DU’s rules require its undergraduate students to finish the programme within a maximum of five years from its commencement. Shubhankar has already skipped the exams once — in 2016 — and taken three years to clear Part I and II of his course.
“This time, during the exams window, he will be playing one of his most important events in golf all over the world. You have to choose between the two,” says his father Col (Retd) Mohan Sharma. “Earlier, we thought we’ll skip tournaments and take the exams. But now with the kind of game he has reached, it will make no sense to not go and play there,” he adds.
Indeed, Shubhankar is operating in a zone few Indian golfers have reached at such a young age. In the past six months, he has lifted two European Tour titles and came close to winning the World Golf Championships in Mexico in March. It made the world sit up and take notice. Five-time Major winner Phil Mickelson gushed about how talented a player Shubhankar was, while former world No.1 Rory McIlroy invited him to play a practice round before the Masters.
But if he has become so good at golf, wouldn’t it be an easy decision to simply put his studies on the backburner? The Sharma household, however, places a premium on education.
“Education, at the end of the day, enables you to live a dignified life. It makes you a good individual. It builds character, tells you what you are,” insists Sharma senior. “People like him, exceptional talent, who are doing India proud at whatever level, they should be given a chance to complete formal education. They should be allowed to take exams whenever it is convenient for them.”

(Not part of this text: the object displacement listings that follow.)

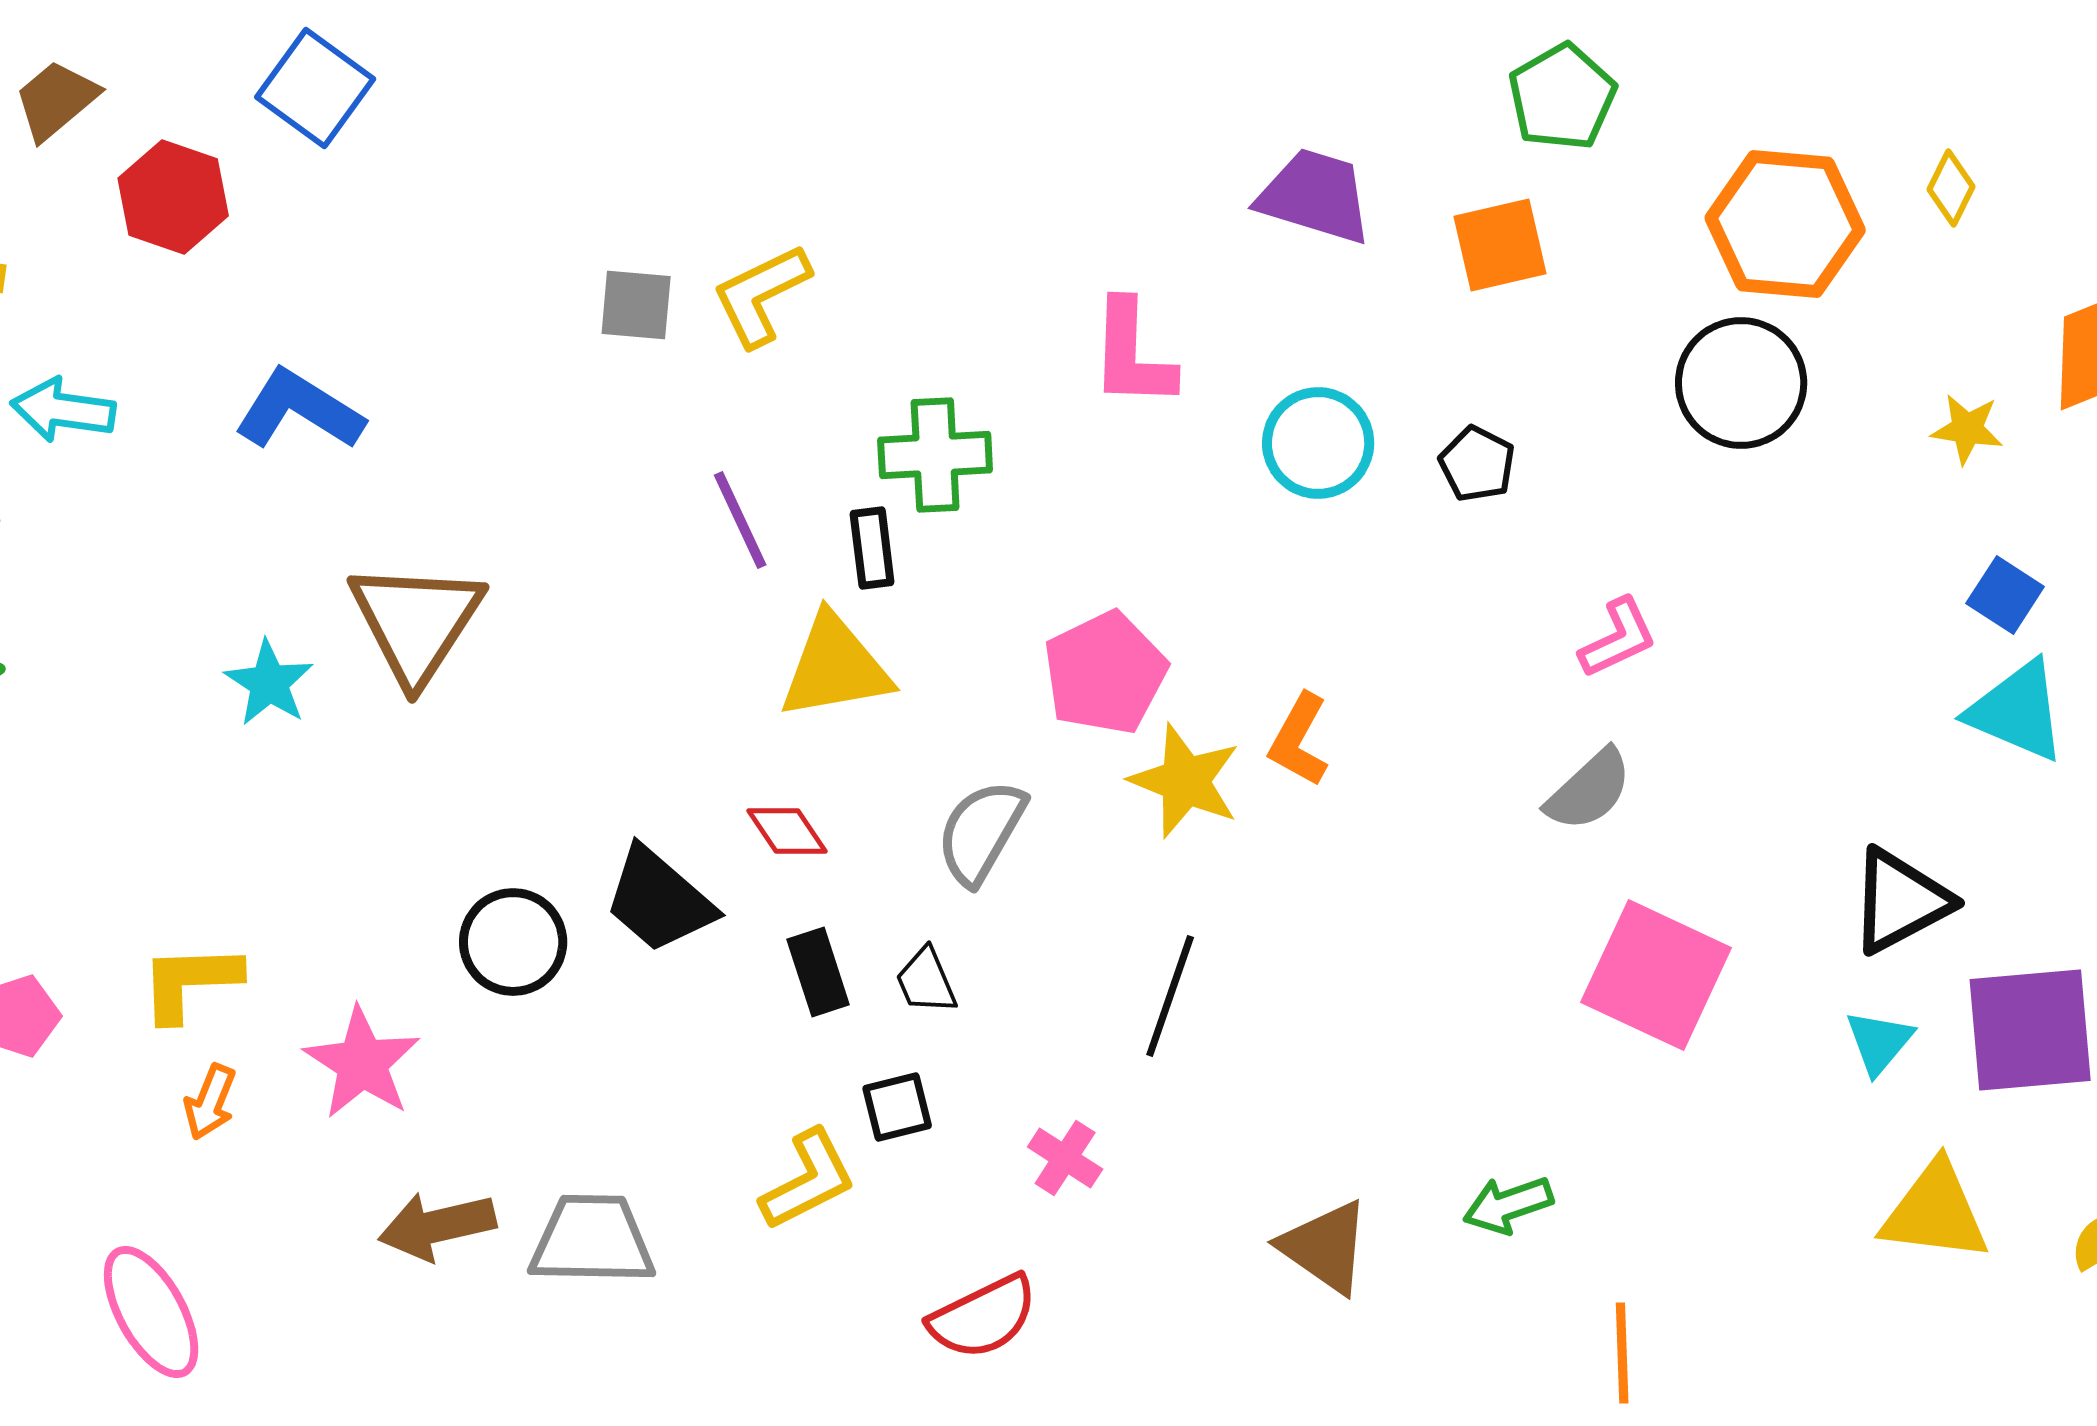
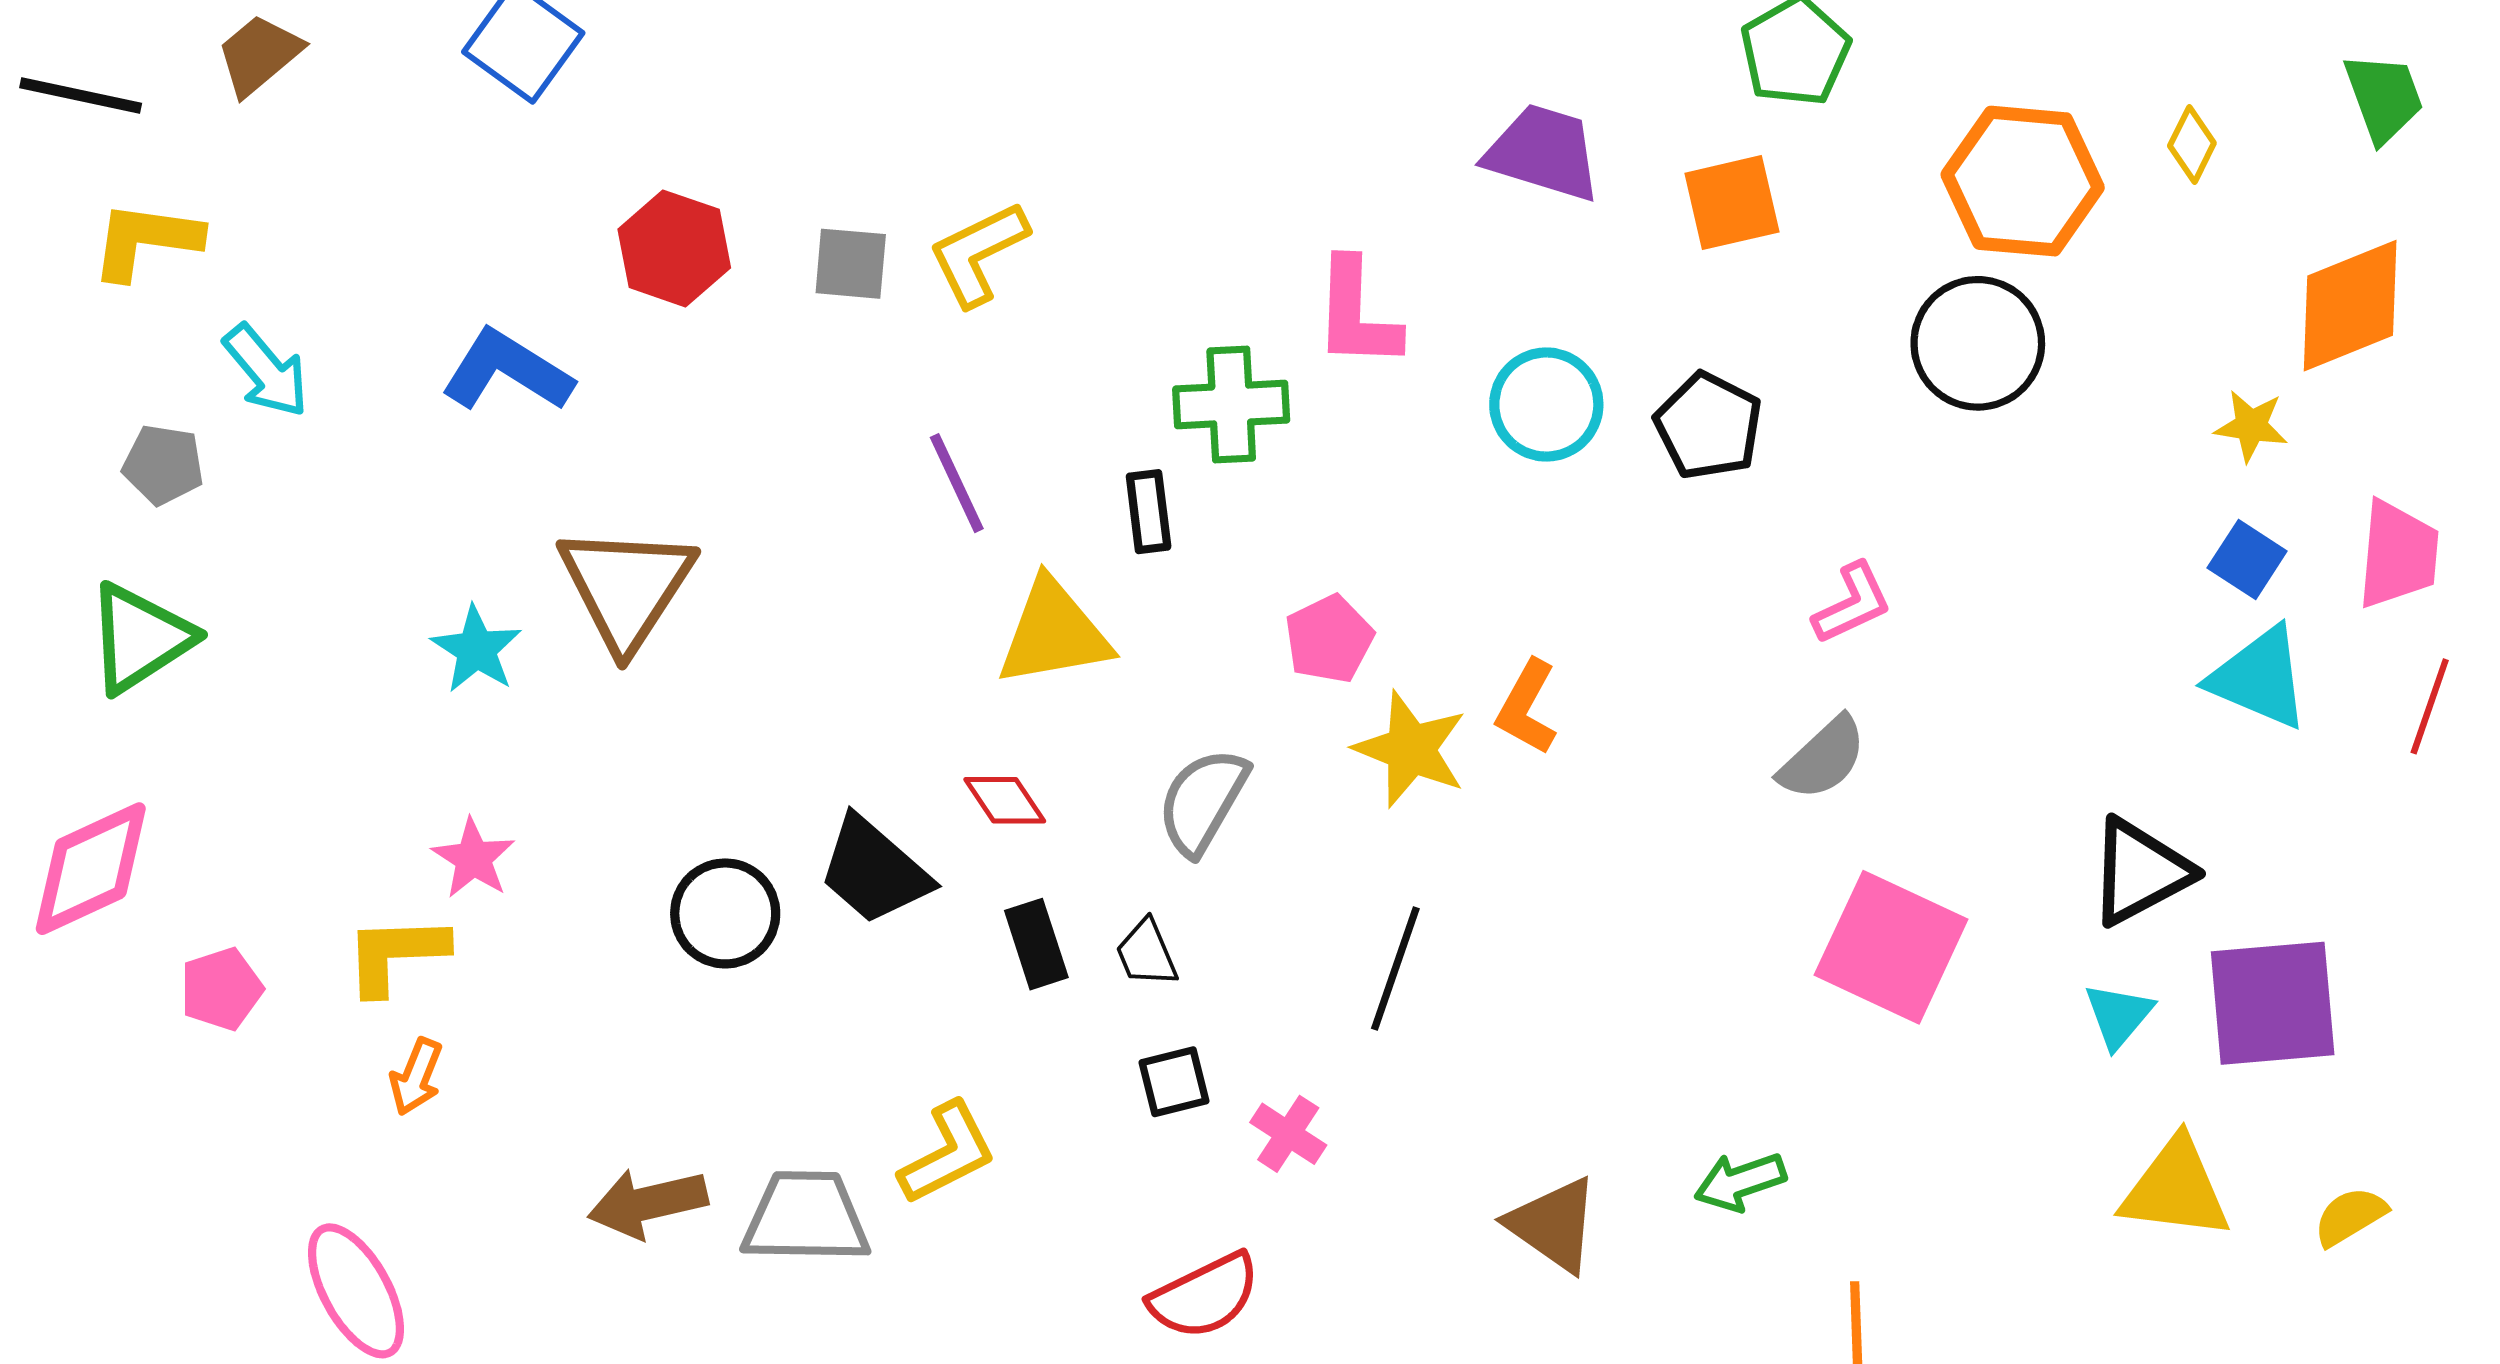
red hexagon: (173, 197) -> (674, 248), moved
cyan arrow: (63, 410) -> (266, 371), turned -138
yellow star: (1967, 429) -> (2251, 426), moved
green cross: (935, 455) -> (1231, 404), moved
black pentagon: (1477, 464) -> (1709, 426), size x1.4
black rectangle: (872, 548) -> (1149, 512), moved
pink pentagon: (1105, 673) -> (1329, 639), size x0.7
pink star: (362, 1063) -> (473, 858), moved, size x0.7
black square: (897, 1107) -> (1174, 1082), moved
yellow L-shape: (808, 1180) -> (948, 1153), moved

He cites the example of National Institute of Open Schooling (NIOS), the route Shubhankar took to finish his senior secondary education. NIOS’s On-Demand Exam System (ODES) allows students to take exams as per their wish and preparation. Moreover, they can reappear as many times as they want in a year. There’s no corresponding arrangement at DU’s School of Open Learning.
“It’s his fourth year, so we are running against time. He can sit next year, but since the exams are always in May-June, the dates will clash again next year. This year, for example, he is targeting three Majors, three Rolex series events and a World Gold Championship in that period — he just cannot miss this time. Therefore, he needs to get an exemption,” says Sharma.